Each gambler comes with one € and sets it over and over again, as long as still winning, on results corresponding to our pattern. In its first chance $1$, then $0$, then $1$, then $0$, then $1$, then $1$. (And then something that does not matter any more.)

Each match is rewarded by the double of the last bet amount. This is a fair game.
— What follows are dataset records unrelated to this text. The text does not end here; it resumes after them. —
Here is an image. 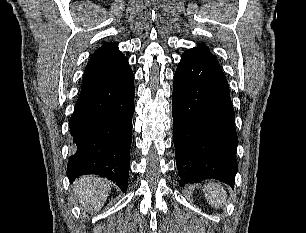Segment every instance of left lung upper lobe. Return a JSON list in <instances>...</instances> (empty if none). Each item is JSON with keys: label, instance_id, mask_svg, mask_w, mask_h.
<instances>
[{"label": "left lung upper lobe", "instance_id": "5c2ea615", "mask_svg": "<svg viewBox=\"0 0 306 233\" xmlns=\"http://www.w3.org/2000/svg\"><path fill=\"white\" fill-rule=\"evenodd\" d=\"M191 50H195V51H199V52H204V53H207V54L212 55V54L210 53V51L208 50V48H207L206 46H204V45H201V46H199V47H195V48H193V49H191Z\"/></svg>", "mask_w": 306, "mask_h": 233}]
</instances>
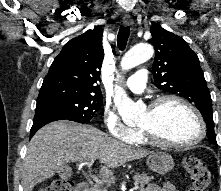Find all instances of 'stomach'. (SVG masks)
I'll use <instances>...</instances> for the list:
<instances>
[{"instance_id": "obj_1", "label": "stomach", "mask_w": 221, "mask_h": 191, "mask_svg": "<svg viewBox=\"0 0 221 191\" xmlns=\"http://www.w3.org/2000/svg\"><path fill=\"white\" fill-rule=\"evenodd\" d=\"M146 164L153 172L165 174L172 170L174 161L172 156L160 151L151 153L146 160Z\"/></svg>"}]
</instances>
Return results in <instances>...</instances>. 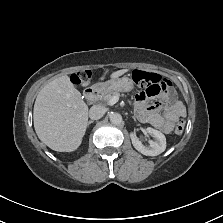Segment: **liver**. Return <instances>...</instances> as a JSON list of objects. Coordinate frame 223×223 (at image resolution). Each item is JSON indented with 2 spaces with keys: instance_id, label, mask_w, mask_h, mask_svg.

So let us compute the wins of the casino, and of the many gamblers, restricted to $A(w)=A(w'101011)$ for some word $w=w'101011$ that does not contain the pattern $101011$ at an earlier place:

• Casino wins $\Bbb E[\tau|A(w)]$, the length of $w$ in €.

• All the many gamblers, except for the last six, lose their money, since the pattern was never before.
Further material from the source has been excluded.